* Your assignment
In the data below, which lines hold the word "Statue"? Copy them.

=== Provided records ===

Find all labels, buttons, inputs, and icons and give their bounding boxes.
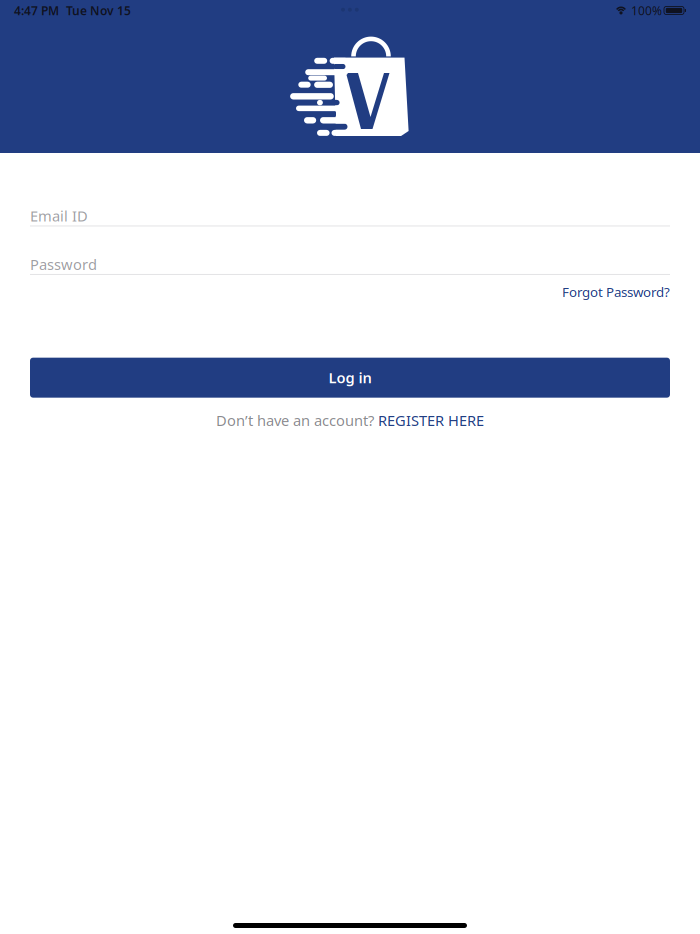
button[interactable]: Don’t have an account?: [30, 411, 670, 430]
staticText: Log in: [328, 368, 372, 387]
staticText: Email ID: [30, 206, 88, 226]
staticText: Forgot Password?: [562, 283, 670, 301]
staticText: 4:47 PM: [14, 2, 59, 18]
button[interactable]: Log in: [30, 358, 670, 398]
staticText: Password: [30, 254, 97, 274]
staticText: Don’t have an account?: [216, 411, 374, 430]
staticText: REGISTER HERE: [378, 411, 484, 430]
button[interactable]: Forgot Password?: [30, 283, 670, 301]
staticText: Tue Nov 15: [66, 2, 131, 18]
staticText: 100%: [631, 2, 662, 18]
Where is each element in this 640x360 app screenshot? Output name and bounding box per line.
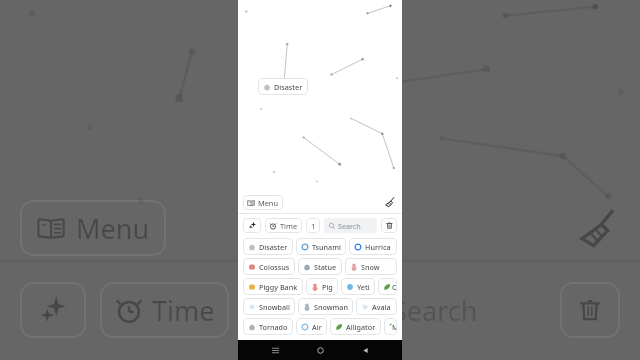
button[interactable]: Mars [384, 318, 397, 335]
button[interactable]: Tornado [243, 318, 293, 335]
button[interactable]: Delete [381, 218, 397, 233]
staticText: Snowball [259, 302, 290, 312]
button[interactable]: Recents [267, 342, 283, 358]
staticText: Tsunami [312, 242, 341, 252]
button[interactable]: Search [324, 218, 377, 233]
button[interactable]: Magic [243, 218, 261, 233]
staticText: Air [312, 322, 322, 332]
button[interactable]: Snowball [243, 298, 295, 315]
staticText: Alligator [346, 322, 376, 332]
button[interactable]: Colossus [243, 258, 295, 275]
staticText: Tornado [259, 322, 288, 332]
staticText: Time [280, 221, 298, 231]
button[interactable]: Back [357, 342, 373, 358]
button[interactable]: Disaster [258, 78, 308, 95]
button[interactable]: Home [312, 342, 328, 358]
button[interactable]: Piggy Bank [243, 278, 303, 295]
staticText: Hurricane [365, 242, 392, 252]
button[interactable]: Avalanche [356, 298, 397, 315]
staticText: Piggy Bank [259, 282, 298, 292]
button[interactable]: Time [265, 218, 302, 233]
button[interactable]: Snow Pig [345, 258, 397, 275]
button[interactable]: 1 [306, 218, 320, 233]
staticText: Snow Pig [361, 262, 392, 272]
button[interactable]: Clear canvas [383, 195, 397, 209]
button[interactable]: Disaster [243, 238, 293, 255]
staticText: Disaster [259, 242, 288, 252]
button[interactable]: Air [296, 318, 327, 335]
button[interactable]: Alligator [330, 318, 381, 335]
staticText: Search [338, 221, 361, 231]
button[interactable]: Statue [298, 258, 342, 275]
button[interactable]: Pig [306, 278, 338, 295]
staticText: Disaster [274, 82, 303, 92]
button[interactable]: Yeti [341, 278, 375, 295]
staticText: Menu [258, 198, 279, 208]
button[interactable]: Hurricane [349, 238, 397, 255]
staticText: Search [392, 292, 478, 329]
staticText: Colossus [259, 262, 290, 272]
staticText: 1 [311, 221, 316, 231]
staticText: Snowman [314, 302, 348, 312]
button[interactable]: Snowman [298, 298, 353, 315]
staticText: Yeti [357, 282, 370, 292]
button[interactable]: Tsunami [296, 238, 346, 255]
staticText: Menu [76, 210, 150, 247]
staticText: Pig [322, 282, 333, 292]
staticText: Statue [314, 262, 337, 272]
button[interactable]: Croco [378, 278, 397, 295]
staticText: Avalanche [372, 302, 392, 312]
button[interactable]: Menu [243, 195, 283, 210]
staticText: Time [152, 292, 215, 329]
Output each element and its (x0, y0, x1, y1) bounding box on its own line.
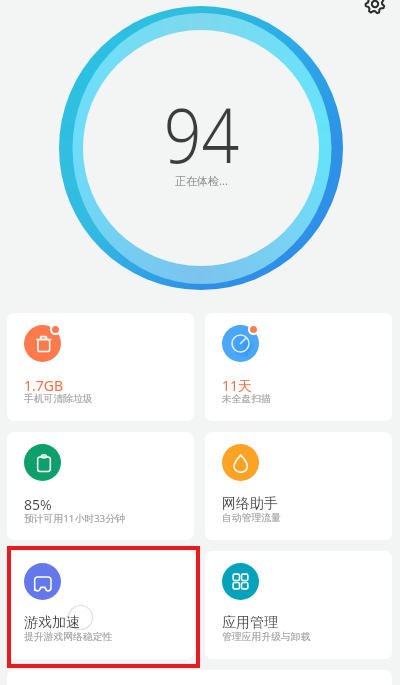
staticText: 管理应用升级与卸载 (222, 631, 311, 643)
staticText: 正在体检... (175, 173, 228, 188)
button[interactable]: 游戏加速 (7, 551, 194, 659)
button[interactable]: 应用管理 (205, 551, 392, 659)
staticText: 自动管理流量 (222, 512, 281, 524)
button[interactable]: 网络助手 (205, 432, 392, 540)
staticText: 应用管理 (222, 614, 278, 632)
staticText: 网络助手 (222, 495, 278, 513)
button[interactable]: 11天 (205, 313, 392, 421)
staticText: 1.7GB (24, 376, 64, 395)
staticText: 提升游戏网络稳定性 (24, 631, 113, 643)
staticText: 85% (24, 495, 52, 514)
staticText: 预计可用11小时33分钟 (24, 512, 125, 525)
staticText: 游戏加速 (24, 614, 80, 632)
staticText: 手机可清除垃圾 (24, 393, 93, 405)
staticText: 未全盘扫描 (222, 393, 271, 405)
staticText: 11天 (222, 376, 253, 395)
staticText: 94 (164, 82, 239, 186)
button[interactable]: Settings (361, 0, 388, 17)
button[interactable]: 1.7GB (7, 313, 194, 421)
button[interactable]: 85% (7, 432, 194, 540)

===

* Result below
button[interactable]: Statue [298, 258, 342, 275]
staticText: Statue [314, 262, 337, 272]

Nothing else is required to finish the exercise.